FedEx Moves to Simplify Returns
The service would consolidate individual returns that direct marketers and catalogers receive daily into a single, consolidated shipment, FedEx said.
When a consumer returns a purchase, the service automatically decides where the item should be shipped for consolidation. Once the package is received by FedEx, the retailer is notified. The item is held for up to three days so the retailer gets one box with multiple returns.
FedEx will use its FedEx deferred ground service, which delivers in three to five days, to keep the cost down. Pricing for direct marketers would be an implementation fee plus a flat per-piece transaction fee.
Analysts called the system a good development for FedEx because it lets the company lower its handling costs while moving the same number of packages. However, Satish Jindel, a transportation consultant at SJ Consulting Group in Pittsburgh, cautioned that catalogers must use the service intelligently for it to pay off.

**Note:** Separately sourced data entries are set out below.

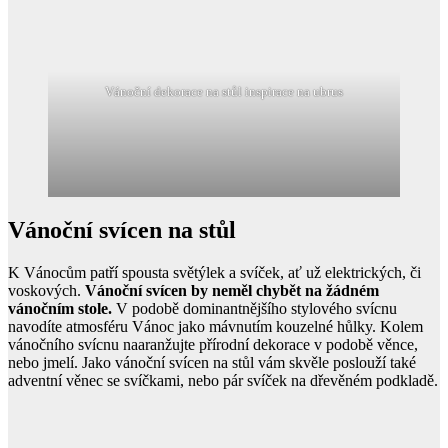
Vánoční dekorace na stůl inspirace na ubrus
Vánoční svícen na stůl
K Vánocům patří spousta světýlek a svíček, ať už elektrických, či
voskových.
Vánoční svícen by neměl chybět na žádném
vánočním stole.
V podobě dominantnějšího stylového svícnu
navodíte atmosféru Vánoc jako mávnutím kouzelné hůlky. Kolem
vánočního svícnu naaranžujte přírodní dekorace v podobě věnce,
nebo jmelí. Jako vánoční svícen na stůl vám skvěle poslouží také
adventní věnec se svíčkami, nebo pár svíček na dřevěném podkladě.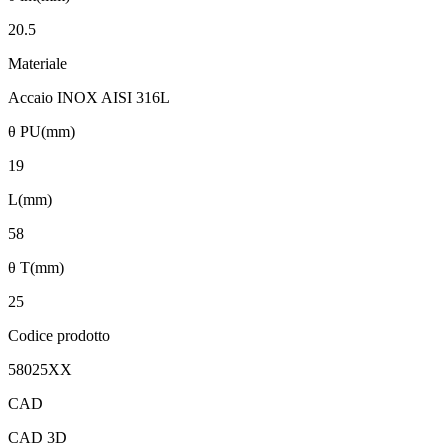
20.5
Materiale
Accaio INOX AISI 316L
θ PU(mm)
19
L(mm)
58
θ T(mm)
25
Codice prodotto
58025XX
CAD
CAD 3D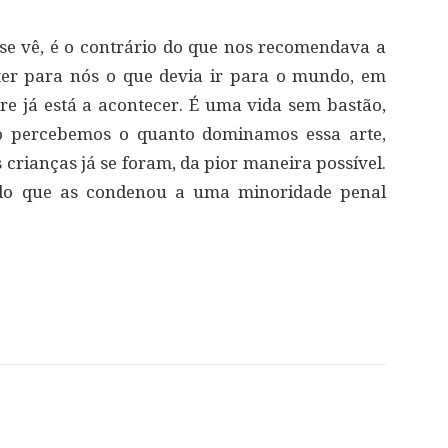
 se vê, é o contrário do que nos recomendava a
ter para nós o que devia ir para o mundo, em
re já está a acontecer. É uma vida sem bastão,
o percebemos o quanto dominamos essa arte,
 crianças já se foram, da pior maneira possível.
o que as condenou a uma minoridade penal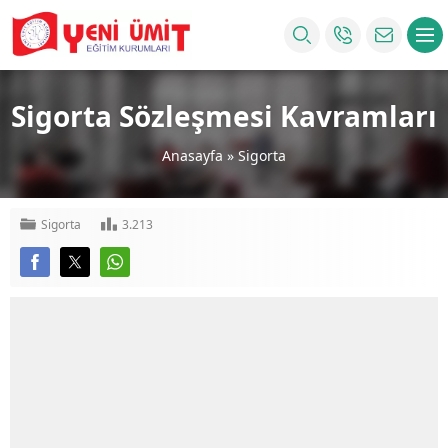
Sigorta Sözleşmesi Kavramları
Anasayfa
»
Sigorta
Sigorta
3.213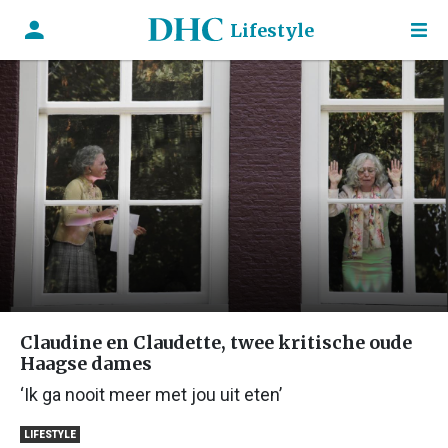
Lifestyle
Claudine en Claudette, twee kritische oude
Haagse dames
‘Ik ga nooit meer met jou uit eten’
LIFESTYLE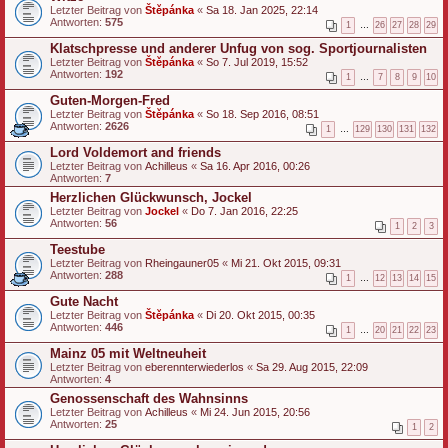
Letzter Beitrag von
Štěpánka
«
Sa 18. Jan 2025, 22:14
Antworten:
575
1
…
26
27
28
29
Klatschpresse und anderer Unfug von sog. Sportjournalisten
Letzter Beitrag von
Štěpánka
«
So 7. Jul 2019, 15:52
Antworten:
192
1
…
7
8
9
10
Guten-Morgen-Fred
Letzter Beitrag von
Štěpánka
«
So 18. Sep 2016, 08:51
Antworten:
2626
1
…
129
130
131
132
Lord Voldemort and friends
Letzter Beitrag von
Achilleus
«
Sa 16. Apr 2016, 00:26
Antworten:
7
Herzlichen Glückwunsch, Jockel
Letzter Beitrag von
Jockel
«
Do 7. Jan 2016, 22:25
Antworten:
56
1
2
3
Teestube
Letzter Beitrag von
Rheingauner05
«
Mi 21. Okt 2015, 09:31
Antworten:
288
1
…
12
13
14
15
Gute Nacht
Letzter Beitrag von
Štěpánka
«
Di 20. Okt 2015, 00:35
Antworten:
446
1
…
20
21
22
23
Mainz 05 mit Weltneuheit
Letzter Beitrag von
eberennterwiederlos
«
Sa 29. Aug 2015, 22:09
Antworten:
4
Genossenschaft des Wahnsinns
Letzter Beitrag von
Achilleus
«
Mi 24. Jun 2015, 20:56
Antworten:
25
1
2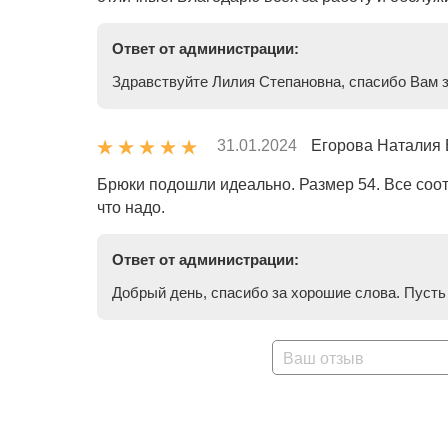
Ответ от администрации:
Здравствуйте Лилия Степановна, спасибо Вам з
31.01.2024
Егорова Наталия
Брюки подошли идеально. Размер 54. Все соот
что надо.
Ответ от администрации:
Добрый день, спасибо за хорошие слова. Пусть
Ваш отзыв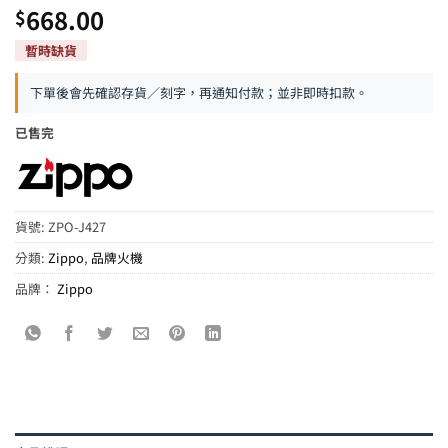
668.00
$
下單後會先確認存貨／刻字，再通知付款；並非即時扣款。
已售完
貨號:
ZPO-J427
分類:
Zippo
,
品牌火機
品牌：
Zippo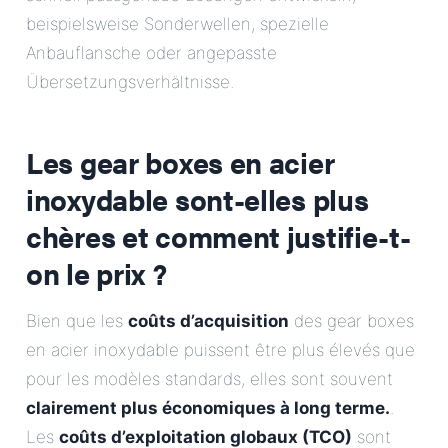
beispielsweise Sonderwellen, spezielle
Anbauflansche oder angepasste
Übersetzungsverhältnisse.
Les gear boxes en acier
inoxydable sont-elles plus
chères et comment justifie-t-
on le prix ?
Bien que les
coûts d’acquisition
des gear boxes
en acier inoxydable puissent être plus élevés que
pour les modèles standards, elles sont souvent
clairement plus économiques à long terme.
.
Les
coûts d’exploitation globaux (TCO)
sont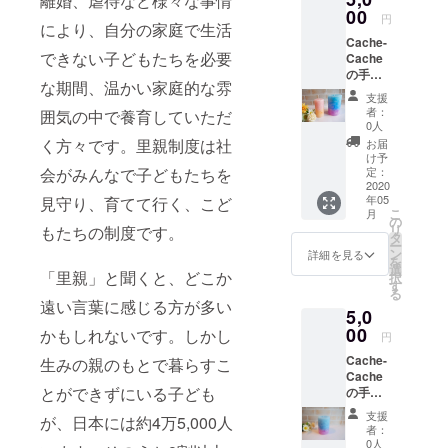
離婚、虐待など様々な事情
す。
車でお
ないシ
00
崎市の
越し頂
円
により、自分の家庭で生活
ンプル
総持院
けま
Cache-
なデザ
で行わ
す。
できない子どもたちを必要
Cache
インな
れるお
の手作
ので、
かマル
な期間、温かい家庭的な雰
りキャ
どんな
シェで
支援
ンドル⭐︎
服にも
の受取
者：
囲気の中で養育していただ
【キャ
合い、
りとな
0人
ンドル
長くご
りま
く方々です。里親制度は社
お届
ナイト
使用し
す。 会
け予
で一緒
会がみんなで子どもたちを
て頂け
定：
場まで
に灯せ
2020
ます！
の交通
年05
見守り、育てて行く、こど
るキャ
種類 4
費は自
こ
月
ンドル1
種(A〜
の
己負担
リ
もたちの制度です。
つ、梱
D) 色味
タ
となり
ー
包され
1色 サ
ン
ます。
詳細を見る
を
たグラ
イズ M
選
当日お
「里親」と聞くと、どこか
択
デー
〜49cm
す
越し頂
る
ション
その他
けなく
遠い言葉に感じる方が多い
5,0
キャン
のサイ
なって
ドル1つ
00
ズ(S〜
かもしれないです。しかし
しまっ
円
＆心を
45cm
た場合
Cache-
生みの親のもとで暮らすこ
込めて
Ｌ〜
はメー
Cache
作成し
53cm)
ルにて
とができずにいる子ども
の手作
たお礼
がござ
ご相談
りキャ
のメー
います
くださ
支援
が、日本には約4万5,000人
ンドル⭐︎
ルをお
が、値
い。
者：
【グラ
送りし
段が違
0人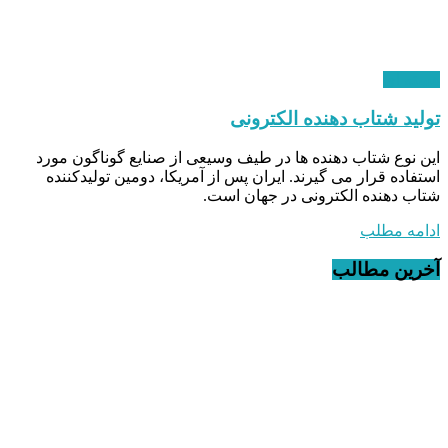
هسته ای
تولید شتاب ‌دهنده الکترونی
این نوع شتاب‌ دهنده‌ ها در طیف وسیعی از صنایع گوناگون مورد
استفاده قرار می‌ گیرند. ایران پس از آمریکا، دومین تولیدکننده
شتاب ‌دهنده الکترونی در جهان است.
ادامه مطلب
آخرین مطالب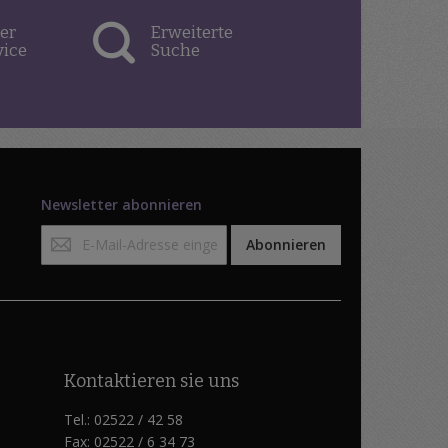
er
Erweiterte
vice
Suche
Newsletter abonnieren
Anmeldung
Abonnieren
zum
Newsletter:
Kontaktieren sie uns
Tel.: 02522 / 42 58
Fax: 02522 / 6 34 73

"It may be more important for a cataloger to get their returned merchandise back sooner, rather than from week to week, especially if they are planning to resell that merchandise," he said. "Therefore, catalogers should make sure they plan ahead and use the system appropriately."
Meanwhile, FedEx awaits the next steps in two lawsuits it is involved in.
The FedEx Express unit expects the U.S. Court of Appeals for the 9th Circuit to rule on an appeal of a class-action judgment in 12 to 18 months. The class-action lawsuit was filed in U.S. District Court in San Diego against FedEx Express, alleging that customers who had late deliveries during the 1997 Teamsters strike at United Parcel Service Inc. were entitled to a full refund of shipping charges under a money-back guarantee, regardless of whether they gave timely notice of their claim.
At the hearing on the plaintiffs' motion for summary judgment, the court ruled against FedEx Express and ordered a judgment totaling about $68 million, including interest and fees for the plaintiffs' attorney. FedEx has denied any liability for this claim.
Separately, an Illinois state court granted preliminary approval to a settlement of an Illinois fuel surcharge class-action lawsuit against the company.
The lawsuit alleges that FedEx Express imposed a fuel surcharge counter to the terms and conditions of its contracts with customers. Under the proposed settlement, the company would issue coupons to qualifying class members toward the purchase of future FedEx Express shipping services. The coupons would be subject to terms and conditions and would be redeemable for one year after they are issued.
A hearing to consider any objections and to approve the settlement is expected by the end of December, the filing said.